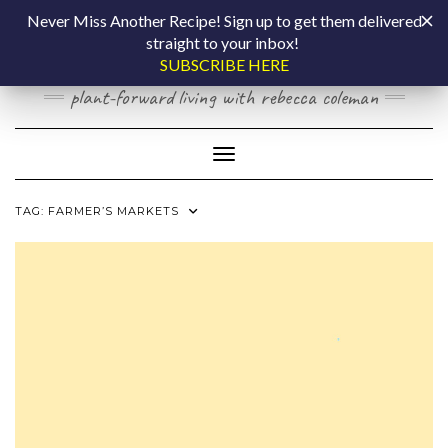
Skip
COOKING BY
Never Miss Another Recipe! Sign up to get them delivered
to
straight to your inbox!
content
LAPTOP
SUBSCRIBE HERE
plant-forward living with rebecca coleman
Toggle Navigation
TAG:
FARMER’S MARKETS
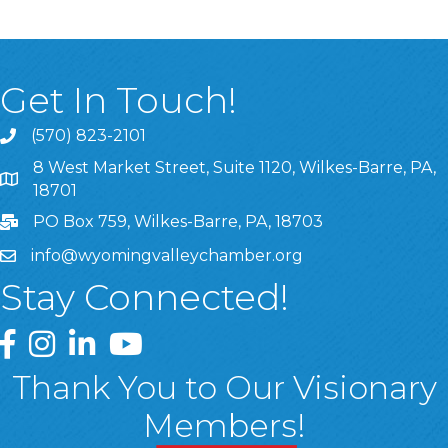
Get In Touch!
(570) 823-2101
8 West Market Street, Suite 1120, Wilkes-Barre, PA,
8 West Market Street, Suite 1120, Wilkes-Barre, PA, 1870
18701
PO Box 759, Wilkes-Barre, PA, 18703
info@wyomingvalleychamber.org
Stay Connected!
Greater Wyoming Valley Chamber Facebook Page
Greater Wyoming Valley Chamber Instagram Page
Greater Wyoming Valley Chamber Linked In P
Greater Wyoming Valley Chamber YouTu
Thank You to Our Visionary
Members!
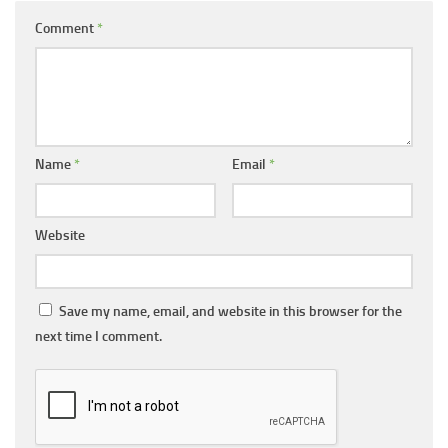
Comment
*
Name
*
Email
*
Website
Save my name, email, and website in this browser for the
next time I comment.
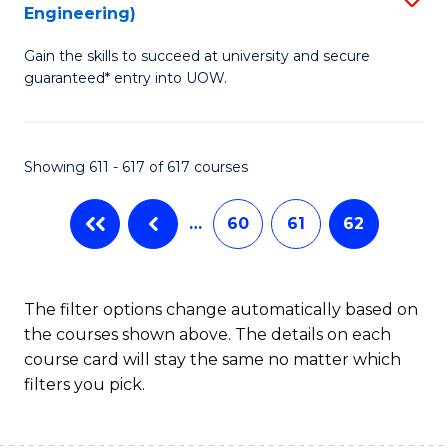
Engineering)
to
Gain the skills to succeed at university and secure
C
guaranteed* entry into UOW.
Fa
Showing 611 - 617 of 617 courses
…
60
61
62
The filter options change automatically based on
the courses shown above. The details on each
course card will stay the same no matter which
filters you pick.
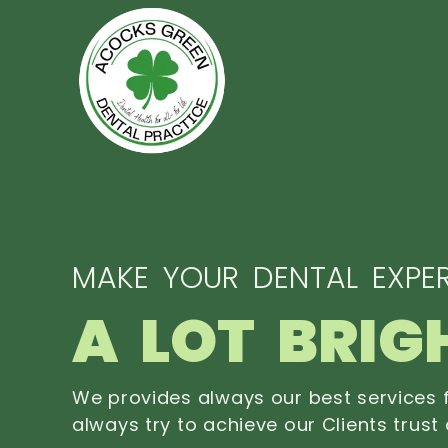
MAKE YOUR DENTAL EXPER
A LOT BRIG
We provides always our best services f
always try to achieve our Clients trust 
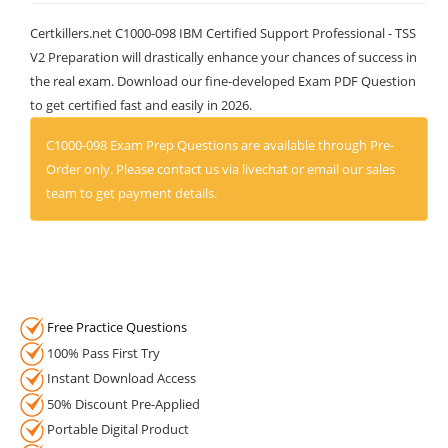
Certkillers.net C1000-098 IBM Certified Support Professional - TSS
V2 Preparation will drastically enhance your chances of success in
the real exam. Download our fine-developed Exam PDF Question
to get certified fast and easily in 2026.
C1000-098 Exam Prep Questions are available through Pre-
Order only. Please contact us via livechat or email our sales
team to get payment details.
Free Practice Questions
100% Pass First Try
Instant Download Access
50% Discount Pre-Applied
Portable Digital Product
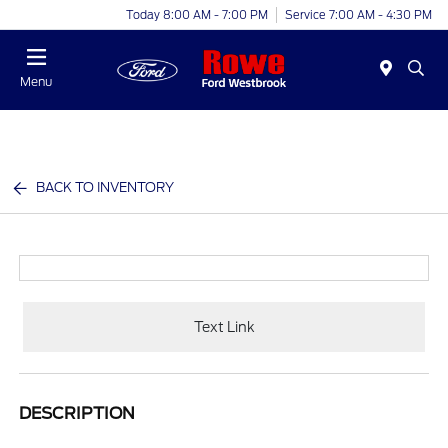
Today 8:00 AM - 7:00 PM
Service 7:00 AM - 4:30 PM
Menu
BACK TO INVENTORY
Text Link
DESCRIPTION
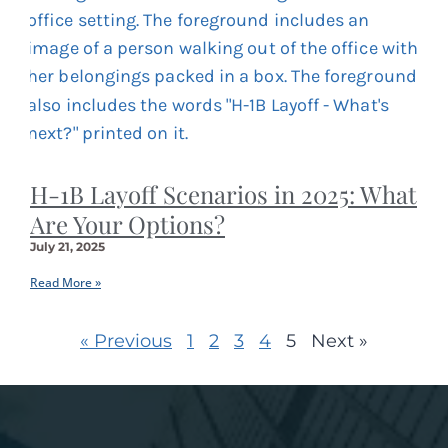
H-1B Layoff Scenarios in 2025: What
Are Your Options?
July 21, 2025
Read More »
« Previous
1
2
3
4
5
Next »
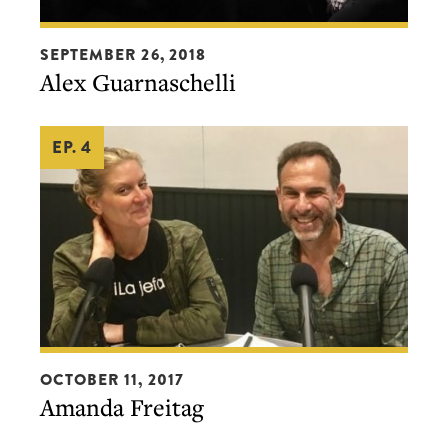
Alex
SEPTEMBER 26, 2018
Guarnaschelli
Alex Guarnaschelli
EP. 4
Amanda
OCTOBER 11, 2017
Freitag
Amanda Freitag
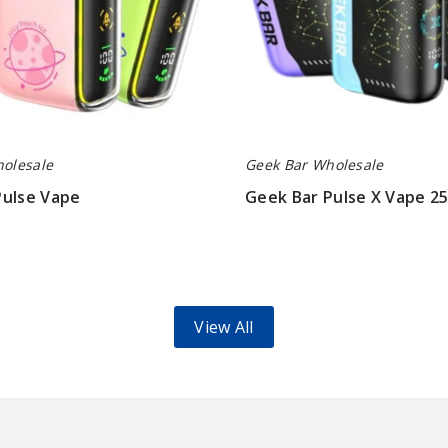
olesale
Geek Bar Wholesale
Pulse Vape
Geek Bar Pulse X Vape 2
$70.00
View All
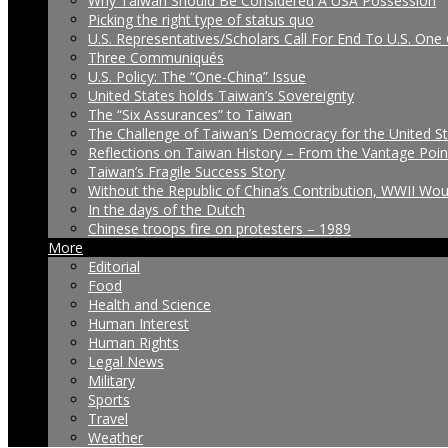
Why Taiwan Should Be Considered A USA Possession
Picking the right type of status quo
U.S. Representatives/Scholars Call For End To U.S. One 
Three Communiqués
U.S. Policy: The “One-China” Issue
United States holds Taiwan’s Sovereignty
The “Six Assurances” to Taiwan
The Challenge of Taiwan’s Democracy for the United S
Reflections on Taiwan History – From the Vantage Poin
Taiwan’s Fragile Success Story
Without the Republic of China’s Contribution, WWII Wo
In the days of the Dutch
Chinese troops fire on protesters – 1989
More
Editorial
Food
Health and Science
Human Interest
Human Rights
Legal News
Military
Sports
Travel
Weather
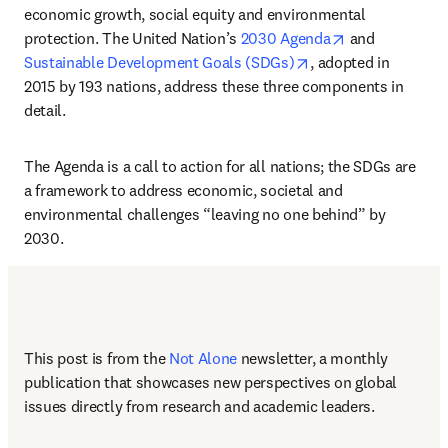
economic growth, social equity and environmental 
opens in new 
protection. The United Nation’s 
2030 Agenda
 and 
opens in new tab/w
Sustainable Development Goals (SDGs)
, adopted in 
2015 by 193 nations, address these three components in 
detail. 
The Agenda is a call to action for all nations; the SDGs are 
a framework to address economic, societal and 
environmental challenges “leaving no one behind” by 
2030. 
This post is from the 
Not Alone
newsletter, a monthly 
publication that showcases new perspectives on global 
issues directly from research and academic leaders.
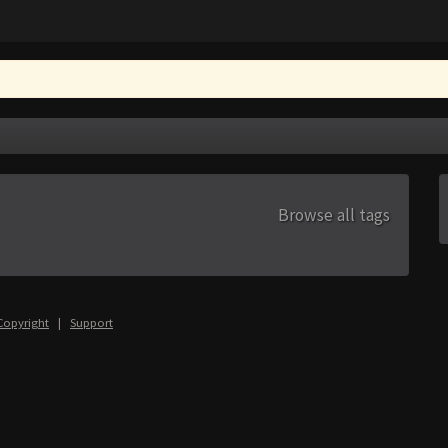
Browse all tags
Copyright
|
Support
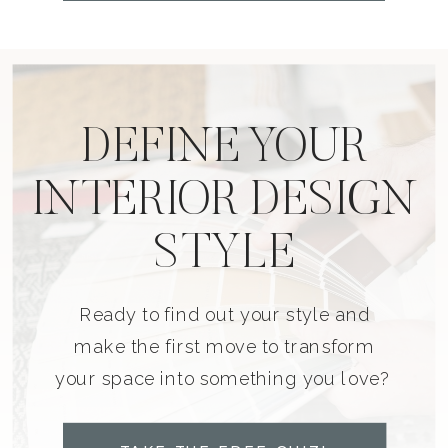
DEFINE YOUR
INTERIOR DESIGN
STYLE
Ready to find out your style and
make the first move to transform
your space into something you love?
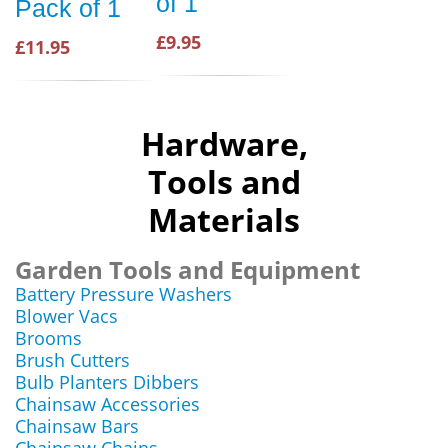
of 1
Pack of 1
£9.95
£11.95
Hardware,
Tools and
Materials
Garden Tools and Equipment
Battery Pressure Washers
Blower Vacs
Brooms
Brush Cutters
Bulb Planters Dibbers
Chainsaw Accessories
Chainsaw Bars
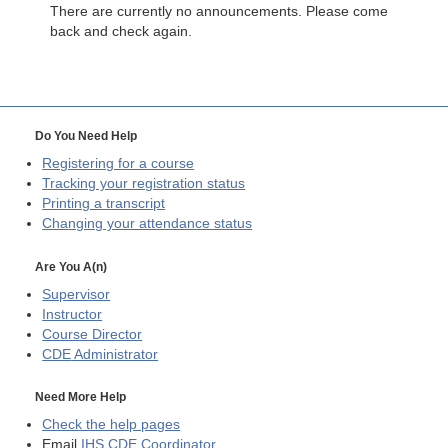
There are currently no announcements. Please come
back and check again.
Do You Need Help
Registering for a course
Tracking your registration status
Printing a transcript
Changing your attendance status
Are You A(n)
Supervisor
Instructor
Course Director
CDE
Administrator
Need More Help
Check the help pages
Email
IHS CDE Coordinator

Work item → Would you please repeat each record exactly? Leave the pictures out.

Response to the task →
Skip
COOKING BY
Never Miss Another Recipe! Sign up to get them delivered
to
straight to your inbox!
content
LAPTOP
SUBSCRIBE HERE
plant-forward living with rebecca coleman
Toggle Navigation
TAG:
FARMER’S MARKETS
Get In Touch!
(570) 823-2101
8 West Market Street, Suite 1120, Wilkes-Barre, PA,
8 West Market Street, Suite 1120, Wilkes-Barre, PA, 1870
18701
PO Box 759, Wilkes-Barre, PA, 18703
info@wyomingvalleychamber.org
Stay Connected!
Greater Wyoming Valley Chamber Facebook Page
Greater Wyoming Valley Chamber Instagram Page
Greater Wyoming Valley Chamber Linked In P
Greater Wyoming Valley Chamber YouTu
Thank You to Our Visionary
Members!
Comment
*
Name
*
Email
*
Website
Save my name, email, and website in this browser for the
next time I comment.
Engineering)
to
Gain the skills to succeed at university and secure
C
guaranteed* entry into UOW.
Fa
Showing 611 - 617 of 617 courses
…
60
61
62
The filter options change automatically based on
the courses shown above. The details on each
course card will stay the same no matter which
filters you pick.
MAKE YOUR DENTAL EXPER
A LOT BRIG
We provides always our best services f
always try to achieve our Clients trust 
Certkillers.net C1000-098 IBM Certified Support Professional - TSS
V2 Preparation will drastically enhance your chances of success in
the real exam. Download our fine-developed Exam PDF Question
to get certified fast and easily in 2026.
C1000-098 Exam Prep Questions are available through Pre-
Order only. Please contact us via livechat or email our sales
team to get payment details.
Free Practice Questions
100% Pass First Try
Instant Download Access
50% Discount Pre-Applied
Portable Digital Product
Today 8:00 AM - 7:00 PM
Service 7:00 AM - 4:30 PM
Menu
BACK TO INVENTORY
Text Link
DESCRIPTION
H-1B Layoff Scenarios in 2025: What
Are Your Options?
July 21, 2025
Read More »
« Previous
1
2
3
4
5
Next »
Alex
SEPTEMBER 26, 2018
Guarnaschelli
Alex Guarnaschelli
EP. 4
Amanda
OCTOBER 11, 2017
Freitag
Amanda Freitag
olesale
Geek Bar Wholesale
Pulse Vape
Geek Bar Pulse X Vape 2
$70.00
View All
Why Taiwan Should Be Considered A USA Possession
Picking the right type of status quo
U.S. Representatives/Scholars Call For End To U.S. One 
Three Communiqués
U.S. Policy: The “One-China” Issue
United States holds Taiwan’s Sovereignty
The “Six Assurances” to Taiwan
The Challenge of Taiwan’s Democracy for the United S
Reflections on Taiwan History – From the Vantage Poin
Taiwan’s Fragile Success Story
Without the Republic of China’s Contribution, WWII Wo
In the days of the Dutch
Chinese troops fire on protesters – 1989
More
Editorial
Food
Health and Science
Human Interest
Human Rights
Legal News
Military
Sports
Travel
Weather
economic growth, social equity and environmental 
opens in new 
protection. The United Nation’s 
2030 Agenda
 and 
opens in new tab/w
Sustainable Development Goals (SDGs)
, adopted in 
2015 by 193 nations, address these three components in 
detail. 
The Agenda is a call to action for all nations; the SDGs are 
a framework to address economic, societal and 
environmental challenges “leaving no one behind” by 
2030. 
This post is from the 
Not Alone
newsletter, a monthly 
publication that showcases new perspectives on global 
issues directly from research and academic leaders.
Browse all tags
Copyright
|
Support
DEFINE YOUR
INTERIOR DESIGN
STYLE
Ready to find out your style and
make the first move to transform
your space into something you love?
of 1
Pack of 1
£9.95
£11.95
Hardware,
Tools and
Materials
Garden Tools and Equipment
Battery Pressure Washers
Blower Vacs
Brooms
Brush Cutters
Bulb Planters Dibbers
Chainsaw Accessories
Chainsaw Bars
There are currently no announcements. Please come
back and check again.
Do You Need Help
Registering for a course
Tracking your registration status
Printing a transcript
Changing your attendance status
Are You A(n)
Supervisor
Instructor
Course Director
CDE
Administrator
Need More Help
Check the help pages
Email
IHS CDE Coordinator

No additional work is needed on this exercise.